Von diesen mathematischen und experimentellen Möglichkeiten des 20. und 21. Jahrhunderts hatten Gautama Buddha, Meister Dōgen und die anderen frühen Meister natürlich nicht den Schimmer einer Ahnung und trotzdem haben sie durch ihre Erfahrungen während der Sitzmeditation die menschliche Illusion von der Wirklichkeit durchschaut.

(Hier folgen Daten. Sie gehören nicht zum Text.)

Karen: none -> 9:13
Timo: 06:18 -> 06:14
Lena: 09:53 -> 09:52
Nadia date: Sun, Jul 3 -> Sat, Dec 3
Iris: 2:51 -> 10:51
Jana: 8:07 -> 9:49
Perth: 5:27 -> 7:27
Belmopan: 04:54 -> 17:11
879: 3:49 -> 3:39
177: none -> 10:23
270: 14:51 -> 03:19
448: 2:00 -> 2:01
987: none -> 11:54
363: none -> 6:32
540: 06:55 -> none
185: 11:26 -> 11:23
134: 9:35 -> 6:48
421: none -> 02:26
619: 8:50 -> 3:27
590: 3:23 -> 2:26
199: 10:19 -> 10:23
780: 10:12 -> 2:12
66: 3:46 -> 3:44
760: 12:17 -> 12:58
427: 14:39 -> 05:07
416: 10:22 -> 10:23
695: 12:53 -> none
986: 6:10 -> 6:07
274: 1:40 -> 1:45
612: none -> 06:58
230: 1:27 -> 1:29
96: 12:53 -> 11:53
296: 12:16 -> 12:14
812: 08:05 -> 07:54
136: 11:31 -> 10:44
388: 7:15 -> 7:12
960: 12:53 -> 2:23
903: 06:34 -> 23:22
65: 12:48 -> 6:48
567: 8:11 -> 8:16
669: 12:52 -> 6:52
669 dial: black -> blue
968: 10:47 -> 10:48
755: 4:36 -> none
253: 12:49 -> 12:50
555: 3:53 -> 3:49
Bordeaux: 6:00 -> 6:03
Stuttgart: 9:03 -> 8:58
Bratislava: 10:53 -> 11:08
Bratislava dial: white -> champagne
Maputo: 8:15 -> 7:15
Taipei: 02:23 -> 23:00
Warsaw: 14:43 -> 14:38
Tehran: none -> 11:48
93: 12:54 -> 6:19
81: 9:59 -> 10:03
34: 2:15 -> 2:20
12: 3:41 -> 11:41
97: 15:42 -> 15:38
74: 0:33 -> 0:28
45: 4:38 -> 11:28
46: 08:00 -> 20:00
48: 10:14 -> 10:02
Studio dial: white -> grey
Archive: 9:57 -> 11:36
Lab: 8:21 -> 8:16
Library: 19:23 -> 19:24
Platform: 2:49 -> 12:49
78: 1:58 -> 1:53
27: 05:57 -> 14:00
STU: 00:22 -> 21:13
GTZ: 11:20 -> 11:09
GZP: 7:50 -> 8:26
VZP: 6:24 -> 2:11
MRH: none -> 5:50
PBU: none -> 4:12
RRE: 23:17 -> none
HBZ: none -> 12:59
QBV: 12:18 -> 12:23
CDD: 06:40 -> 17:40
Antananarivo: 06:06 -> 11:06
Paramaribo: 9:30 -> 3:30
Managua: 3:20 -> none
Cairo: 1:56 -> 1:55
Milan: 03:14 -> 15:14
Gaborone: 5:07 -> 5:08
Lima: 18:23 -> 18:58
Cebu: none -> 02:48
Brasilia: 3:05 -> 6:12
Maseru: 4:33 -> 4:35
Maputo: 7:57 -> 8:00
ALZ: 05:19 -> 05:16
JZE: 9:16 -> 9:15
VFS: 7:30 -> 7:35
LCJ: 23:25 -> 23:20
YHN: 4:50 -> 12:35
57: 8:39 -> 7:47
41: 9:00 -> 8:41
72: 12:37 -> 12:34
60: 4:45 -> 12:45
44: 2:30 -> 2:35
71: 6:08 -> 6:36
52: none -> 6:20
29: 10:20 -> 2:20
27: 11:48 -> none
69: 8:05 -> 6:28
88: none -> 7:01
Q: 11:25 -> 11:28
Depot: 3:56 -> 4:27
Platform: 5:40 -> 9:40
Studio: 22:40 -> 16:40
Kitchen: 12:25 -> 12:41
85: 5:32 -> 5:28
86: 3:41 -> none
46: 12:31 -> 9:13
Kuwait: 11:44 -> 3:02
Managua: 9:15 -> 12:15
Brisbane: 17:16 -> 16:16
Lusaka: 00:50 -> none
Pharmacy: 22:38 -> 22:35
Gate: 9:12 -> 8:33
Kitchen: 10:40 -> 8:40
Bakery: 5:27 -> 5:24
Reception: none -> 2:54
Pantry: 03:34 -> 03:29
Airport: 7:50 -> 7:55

Die heutigen Erkenntnisse der Wissenschaftler über den Aufbau der Welt erklärt David Tong (Professor für theoretische Physik an der Cambridge Universität) allgemeinverständlich in diesem atemberaubenden Vortrag.


https://www.youtube.com/watch?v=zNVQfWC_evg&t=2714s


Über die markierte Schaltfläche im Bild kann man deutsche Untertitel ein- und ausblenden.



Die Welt unserer Gedanken und Wahrnehmungen – vom Virus über das menschliche Gehirn bis zu den Sternen und Planeten – ist aus nur drei „Teilchen“ aufgebaut.


Die ersten beiden „Teilchen“ sind das Up-Quark und das Down-Quark, die in zwei verschiedenen Kombinationen das Proton (zwei Up-Quarks, ein Down-Quark) und das Neutron (ein Up-Quark, zwei Down-Quarks) bilden.

Das dritte „Teilchen“ ist das Elektron.

Alle Atome sind bekanntlich aus Protonen, Neutronen und Elektronen aufgebaut.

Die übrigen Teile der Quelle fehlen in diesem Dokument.